【特集】「心配をかけてごめんなさい」。両親への思いを手紙に託した池松和彦【2008年8月21日】



 日本選手の最後にマットに上がった男子フリースタイル66kg級の池松和彦(K-POWERS)の応援に、観客席には両親、兄弟、妻、親族、知人の方々12名で結成された池松応援団がつめかけた(左写真=試合後、応援団にあいさつする池松)

 池松は試合の前日に妻・由紀さんと電話で話をし、「調子がいい」と伝えていた。だが、その際、両親とは直接話をしなかったという。電話で話す代わり、宛名に「池松家のみな様へ」と記された一通の葉書を北京への出発直前に家族に向けて送っていた。

 アテネ五輪後、燃え尽き症候群になった池松。

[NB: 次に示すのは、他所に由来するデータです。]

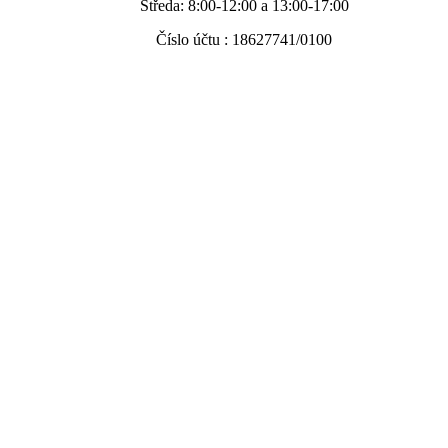
Středa: 8:00-12:00 a 13:00-17:00
Číslo účtu : 18627741/0100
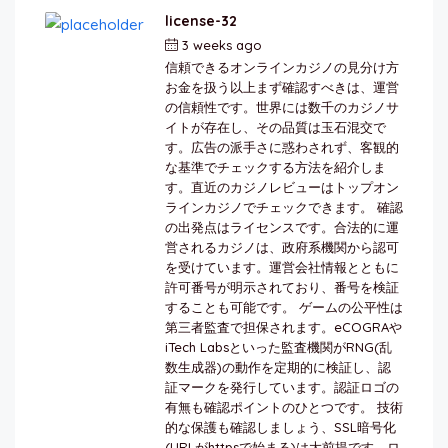
license-32
3 weeks ago
by
berkai
信頼できるオンラインカジノの見分け方
お金を扱う以上まず確認すべきは、運営
の信頼性です。世界には数千のカジノサ
イトが存在し、その品質は玉石混交で
す。広告の派手さに惑わされず、客観的
な基準でチェックする方法を紹介しま
す。直近のカジノレビューはトップオン
ラインカジノでチェックできます。 確認
の出発点はライセンスです。合法的に運
営されるカジノは、政府系機関から認可
を受けています。運営会社情報とともに
許可番号が明示されており、番号を検証
することも可能です。 ゲームの公平性は
第三者監査で担保されます。eCOGRAや
iTech Labsといった監査機関がRNG(乱
数生成器)の動作を定期的に検証し、認
証マークを発行しています。認証ロゴの
有無も確認ポイントのひとつです。 技術
的な保護も確認しましょう、SSL暗号化
(URLがhttpsで始まる)は大前提です。ロ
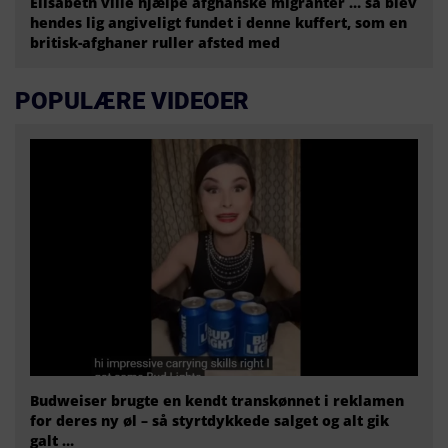
Elisabeth ville hjælpe afghanske migranter … så blev
hendes lig angiveligt fundet i denne kuffert, som en
britisk-afghaner ruller afsted med
POPULÆRE VIDEOER
Budweiser brugte en kendt transkønnet i reklamen
for deres ny øl – så styrtdykkede salget og alt gik
galt …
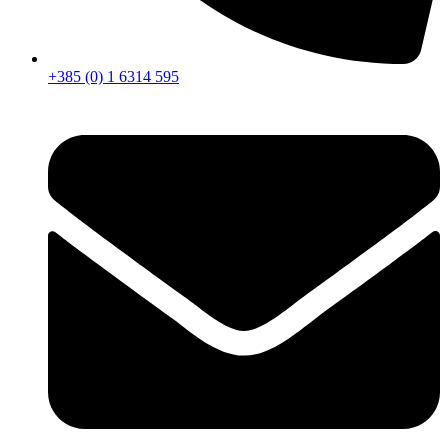
+385 (0) 1 6314 595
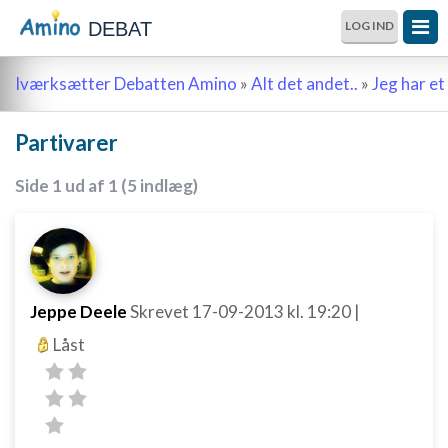
DEBAT
LOG IND
Iværksætter Debatten Amino
»
Alt det andet..
»
Jeg har et 
Partivarer
Side 1 ud af 1 (5 indlæg)
Jeppe Deele
Skrevet
17-09-2013
kl. 19:20
|
Låst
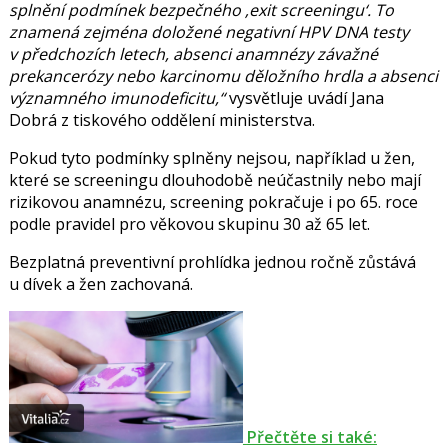
splnění podmínek bezpečného ‚exit screeningu‘. To
znamená zejména doložené negativní HPV DNA testy
v předchozích letech, absenci anamnézy závažné
prekancerózy nebo karcinomu děložního hrdla a absenci
významného imunodeficitu,
vysvětluje
uvádí
Jana
Dobrá
z tiskového oddělení ministerstva.
Pokud tyto podmínky splněny nejsou, například u žen,
které se screeningu dlouhodobě neúčastnily nebo mají
rizikovou anamnézu, screening pokračuje i po 65. roce
podle pravidel pro věkovou skupinu 30 až 65 let.
Bezplatná preventivní prohlídka jednou ročně zůstává
u dívek a žen zachovaná.
Přečtěte si také:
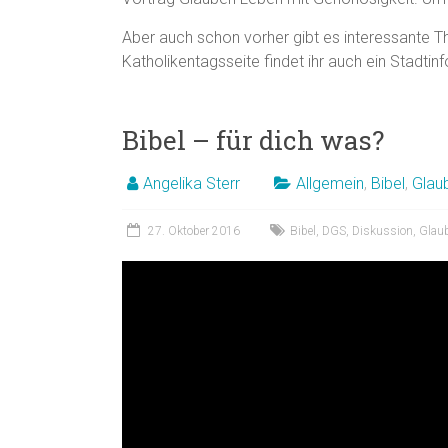
Aber auch schon vorher gibt es interessante Th
Katholikentagsseite findet ihr auch ein Stadtin
Bibel – für dich was?
Angelika Sterr
Allgemein
,
Bibel
,
Glau
27. Oktober 2016
Bibel
,
DGS
,
Diskussion
,
Glau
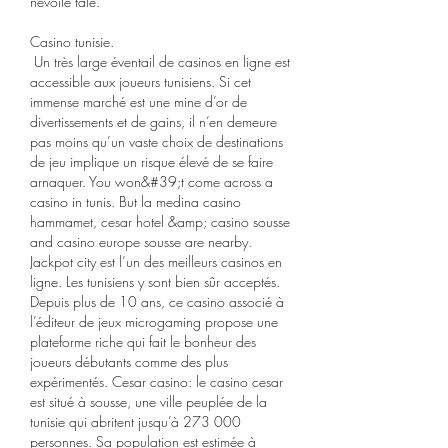
nevoile tale.
Casino tunisie.
 Un très large éventail de casinos en ligne est 
accessible aux joueurs tunisiens. Si cet 
immense marché est une mine d’or de 
divertissements et de gains, il n’en demeure 
pas moins qu’un vaste choix de destinations 
de jeu implique un risque élevé de se faire 
arnaquer. You won&#39;t come across a 
casino in tunis. But la medina casino 
hammamet, cesar hotel &amp; casino sousse 
and casino europe sousse are nearby. 
Jackpot city est l’un des meilleurs casinos en 
ligne. Les tunisiens y sont bien sûr acceptés. 
Depuis plus de 10 ans, ce casino associé à 
l’éditeur de jeux microgaming propose une 
plateforme riche qui fait le bonheur des 
joueurs débutants comme des plus 
expérimentés. Cesar casino: le casino cesar 
est situé à sousse, une ville peuplée de la 
tunisie qui abritent jusqu’à 273 000 
personnes. Sa population est estimée à 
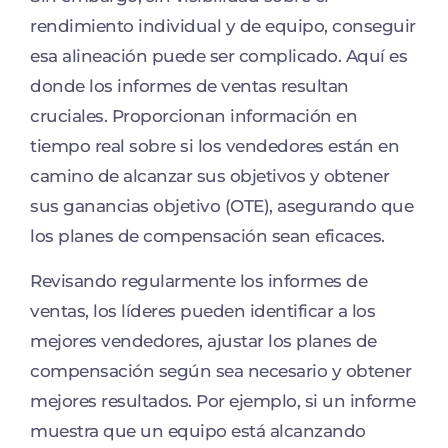
rendimiento individual y de equipo, conseguir
esa alineación puede ser complicado. Aquí es
donde los informes de ventas resultan
cruciales. Proporcionan información en
tiempo real sobre si los vendedores están en
camino de alcanzar sus objetivos y obtener
sus ganancias objetivo (OTE), asegurando que
los planes de compensación sean eficaces.
Revisando regularmente los informes de
ventas, los líderes pueden identificar a los
mejores vendedores, ajustar los planes de
compensación según sea necesario y obtener
mejores resultados. Por ejemplo, si un informe
muestra que un equipo está alcanzando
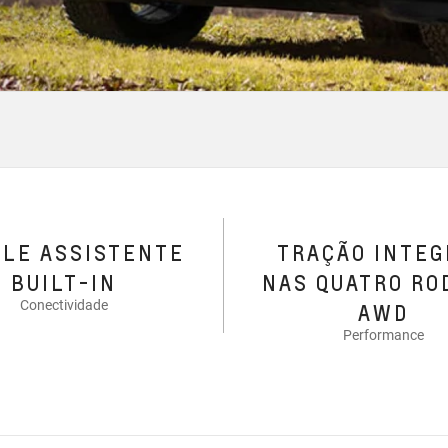
GLE ASSISTENTE
TRAÇÃO INTEG
BUILT-IN
NAS QUATRO RO
Conectividade
AWD
Performance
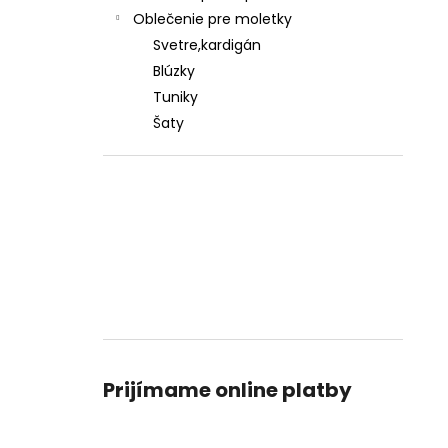
Oblečenie pre moletky
Svetre,kardigán
Blúzky
Tuniky
Šaty
Prijímame online platby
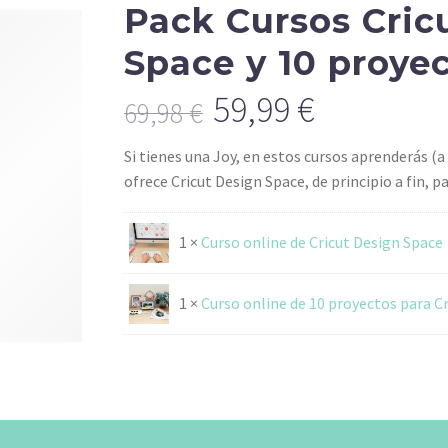
Pack Cursos Cric
Space y 10 proyec
59,99
€
69,98
€
Original
Current
Si tienes una Joy, en estos cursos aprenderás (a
price
price
ofrece Cricut Design Space, de principio a fin, pa
was:
is:
69,98 €.
59,99 €.
1 ×
Curso online de Cricut Design Space
1 ×
Curso online de 10 proyectos para Cr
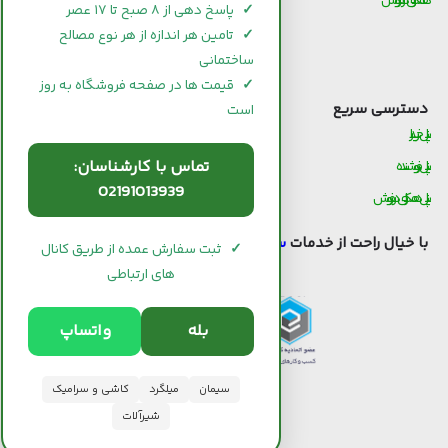
همکاری در فروش
قیمت و خرید آجر
✓
پاسخ دهی از ۸ صبح تا ۱۷ عصر
قیمت و خرید گچ
✓
تامین هر اندازه از هر نوع مصالح
ساختمانی
قیمت و خرید شیرآلات
✓
قیمت ها در صفحه فروشگاه به روز
دسترسی سریع
است
پنل خریدار
تماس با کارشناسان:
پنل فروشنده
02191013939
پنل همکاری در فروش
با خیال راحت از خدمات
سیوان لند
استفاده کنید.
✓
ثبت سفارش عمده از طریق کانال
های ارتباطی
بله
واتساپ
سیمان
میلگرد
کاشی و سرامیک
شیرآلات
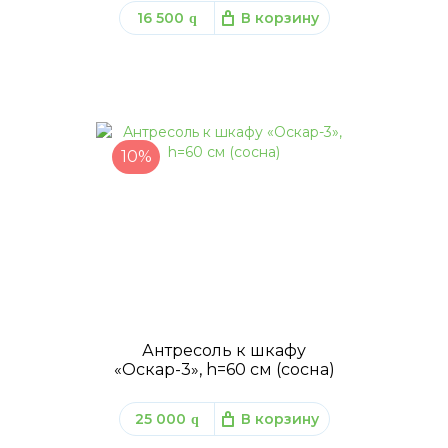
16 500
В корзину
q
10%
Антресоль к шкафу
«Оскар-3», h=60 см (сосна)
25 000
В корзину
q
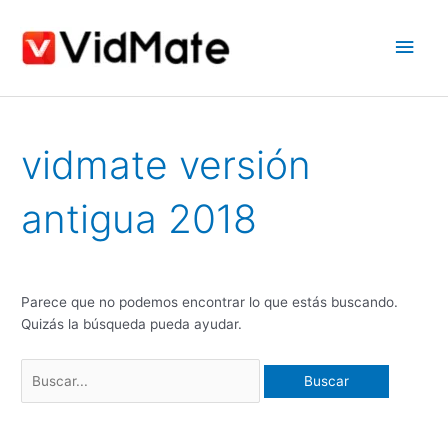
saltar
Men
al
contenido
princ
Buscar:
vidmate versión
antigua 2018
Parece que no podemos encontrar lo que estás buscando.
Quizás la búsqueda pueda ayudar.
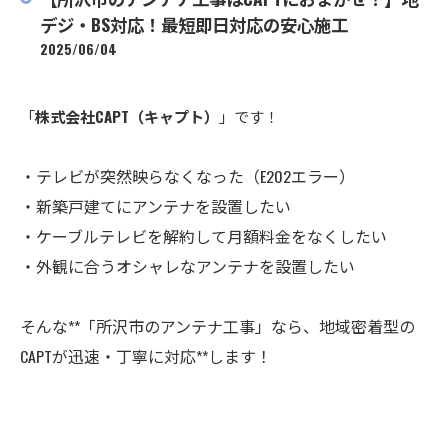
デジ・BS対応！最短即日対応の安心施工
2025/06/04
「
株式会社CAPT（キャプト）
」です！
・テレビが突然映らなくなった（E202エラー）
・新築戸建てにアンテナを設置したい
・ケーブルテレビを解約して月額料金をなくしたい
・外観に合うオシャレなアンテナを設置したい
そんな**「所沢市のアンテナ工事」なら、地域密着型の
CAPTが迅速・丁寧に対応**します！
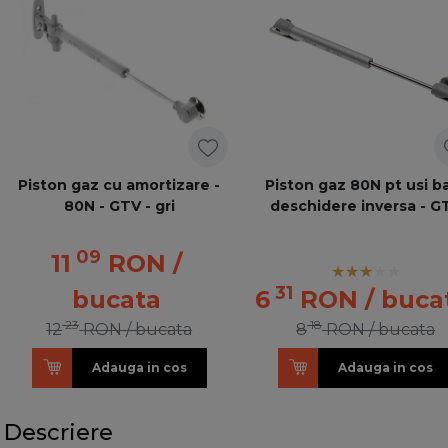
Piston gaz cu amortizare -
Piston gaz 80N pt usi ba
80N - GTV - gri
deschidere inversa - G
09
11
RON
/
31
bucata
6
RON
/ buca
23
18
12
RON
/ bucata
8
RON
/ bucata
Adauga in cos
Adauga in cos
Descriere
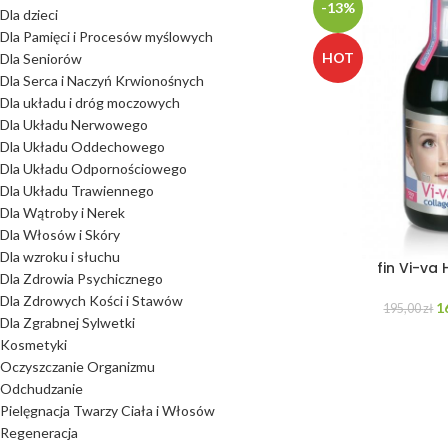
-13%
Dla dzieci
Dla Pamięci i Procesów myślowych
HOT
Dla Seniorów
Dla Serca i Naczyń Krwionośnych
Dla układu i dróg moczowych
Dla Układu Nerwowego
Dla Układu Oddechowego
Dla Układu Odpornościowego
Dla Układu Trawiennego
Dla Wątroby i Nerek
Dla Włosów i Skóry
Dla wzroku i słuchu
fin Vi-va
Dla Zdrowia Psychicznego
Dla Zdrowych Kości i Stawów
1
195,00
zł
Dla Zgrabnej Sylwetki
Kosmetyki
Oczyszczanie Organizmu
Odchudzanie
Pielęgnacja Twarzy Ciała i Włosów
Regeneracja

両親も「一年前から比べたら北京のマットに上がれるとは思っていなかった。このマットに上がれただけでもよかった」と当時を振り返る。

 「心配をかけてごめんなさい」。手紙の中には謝罪の一文が含まれていた。そして、オリンピックに2度出場を果たした身体を授けてくれた両親に対する感謝の気持ちも。「健康な体に生まれて有難いです」。手紙の最後は「北京五輪を楽しんでください。僕も頑張ります。いってきます」という言葉でしめられていた。

 惜しくも初戦敗退という結果にはなってしまったが、一度は離れそうになったマットに再び立ち、オリンピックの舞台へとかけのぼった池松。「おつかれさま―」。父・和義さんは息子にそう言葉をかけるつもりだ。